As stated in Jones Bros., courts generally require parties to raise as-applied constitutional challenges, as opposed to facial challenges, at the administrative level. See Davidson v. Comm'r of Soc. Sec., No. 2:16-cv-00102, 2018 WL 4680327, at *1 (M.D. Tenn. Sept. 28, 2018) (citing Jones Bros., 898 F.3d at 676). As-applied challenges dispute the way an agency executes its statutory duties, while facial challenges dispute the constitutionality of the statute itself. Jones Bros., 898 F.3d at 675. And Appointments Clause challenges are nonjurisdictional and may be forfeited if not raised at the appropriate time. See GGNSC Springfield LLC v. NLRB, 721 F.3d 403, 406-07 (6th Cir. 2013).

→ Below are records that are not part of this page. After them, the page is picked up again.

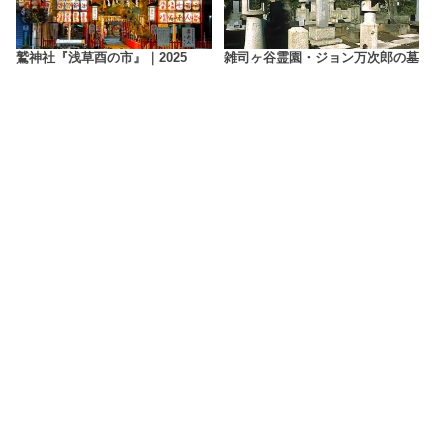
鷲神社『浅草酉の市』｜2025
雑司ヶ谷霊園・ジョン万次郎の墓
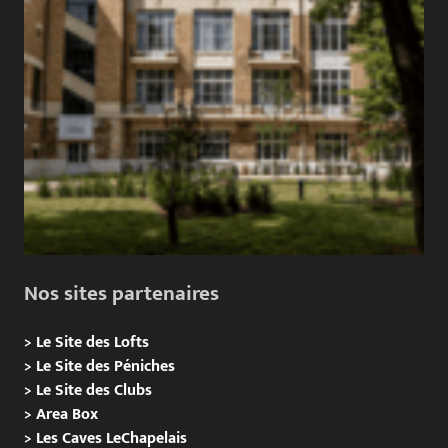
Nos sites partenaires
>
Le Site des Lofts
>
Le Site des Péniches
>
Le Site des Clubs
>
Area Box
>
Les Caves LeChapelais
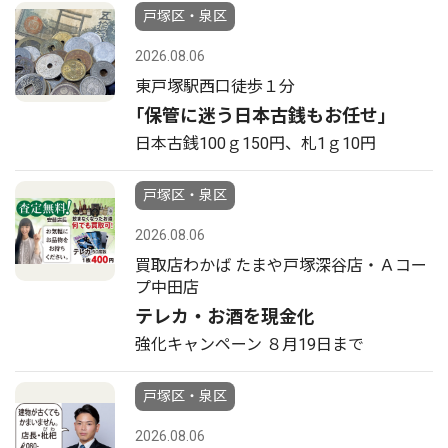
戸塚区・泉区
2026.08.06
東戸塚駅西口徒歩１分
｢保管に迷う日本古銭もお任せ｣
日本古銭100ｇ150円、札1ｇ10円
戸塚区・泉区
2026.08.06
買取店わかば たまや戸塚深谷店・Ａコー
プ中田店
テレカ・お酒を現金化
強化キャンペーン ８月19日まで
戸塚区・泉区
2026.08.06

Here, whether the ALJ had the constitutional authority to adjudicate Plaintiff's dispute would be an as-applied challenge, because the claim would challenge the appointment of the ALJ under 5 U.S.C. § 3105—not the constitutionality of the statute itself. See Jones Bros., 898 F.3d at 676 (finding that the petitioner's claim was an as-applied challenge because it sought to enforce the appointment statute, not invalidate it). Because Plaintiff failed to assert the challenge at the administrative level, the Court finds that the challenge is forfeited.
CONCLUSION
For all these reasons, the Court AFFIRMS the Commissioner's decision that Plaintiff is not disabled under the Social Security Act.
SO ORDERED, this 6th day of December, 2018.